INSTRUCTIONS TO FOLLOW: The required result is an exact copy of every line from the one with "Can you find" through the last line below, with the pictures left out.

### ENTRIES PROVIDED

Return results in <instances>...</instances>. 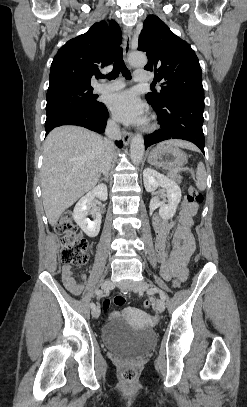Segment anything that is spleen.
Here are the masks:
<instances>
[{"label": "spleen", "mask_w": 247, "mask_h": 407, "mask_svg": "<svg viewBox=\"0 0 247 407\" xmlns=\"http://www.w3.org/2000/svg\"><path fill=\"white\" fill-rule=\"evenodd\" d=\"M206 170L202 162H199L196 170V186L199 190L203 191L206 188Z\"/></svg>", "instance_id": "1"}]
</instances>
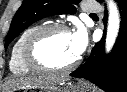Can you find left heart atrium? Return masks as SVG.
Masks as SVG:
<instances>
[{
    "mask_svg": "<svg viewBox=\"0 0 127 92\" xmlns=\"http://www.w3.org/2000/svg\"><path fill=\"white\" fill-rule=\"evenodd\" d=\"M71 35L75 53L77 56H80L85 51L87 46L86 31L82 27H79Z\"/></svg>",
    "mask_w": 127,
    "mask_h": 92,
    "instance_id": "39dd6f15",
    "label": "left heart atrium"
}]
</instances>
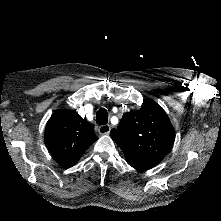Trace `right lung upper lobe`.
Wrapping results in <instances>:
<instances>
[{
	"mask_svg": "<svg viewBox=\"0 0 221 221\" xmlns=\"http://www.w3.org/2000/svg\"><path fill=\"white\" fill-rule=\"evenodd\" d=\"M98 137L94 127L76 112L57 111L45 129V144L63 167H71Z\"/></svg>",
	"mask_w": 221,
	"mask_h": 221,
	"instance_id": "right-lung-upper-lobe-1",
	"label": "right lung upper lobe"
}]
</instances>
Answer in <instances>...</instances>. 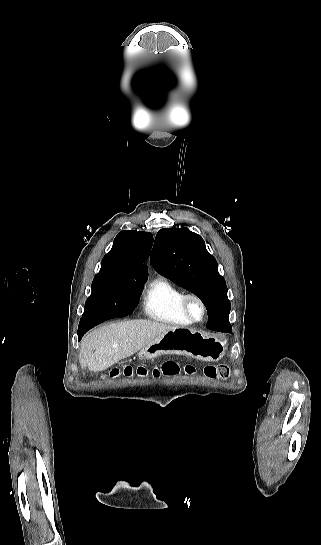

######

RESPONSE FOR THIS EXERCISE:
Can you find left heart atrium? Return masks as SVG.
Masks as SVG:
<instances>
[{
    "mask_svg": "<svg viewBox=\"0 0 127 92\" xmlns=\"http://www.w3.org/2000/svg\"><path fill=\"white\" fill-rule=\"evenodd\" d=\"M71 35L75 53L77 56H80L85 51L87 46L86 31L82 27H79Z\"/></svg>",
    "mask_w": 127,
    "mask_h": 92,
    "instance_id": "39dd6f15",
    "label": "left heart atrium"
}]
</instances>
Trace `right lung upper lobe`.
Wrapping results in <instances>:
<instances>
[{
	"mask_svg": "<svg viewBox=\"0 0 221 221\" xmlns=\"http://www.w3.org/2000/svg\"><path fill=\"white\" fill-rule=\"evenodd\" d=\"M98 137L94 127L76 112L57 111L45 129V144L63 167H71Z\"/></svg>",
	"mask_w": 221,
	"mask_h": 221,
	"instance_id": "right-lung-upper-lobe-1",
	"label": "right lung upper lobe"
}]
</instances>
Answer in <instances>...</instances>. 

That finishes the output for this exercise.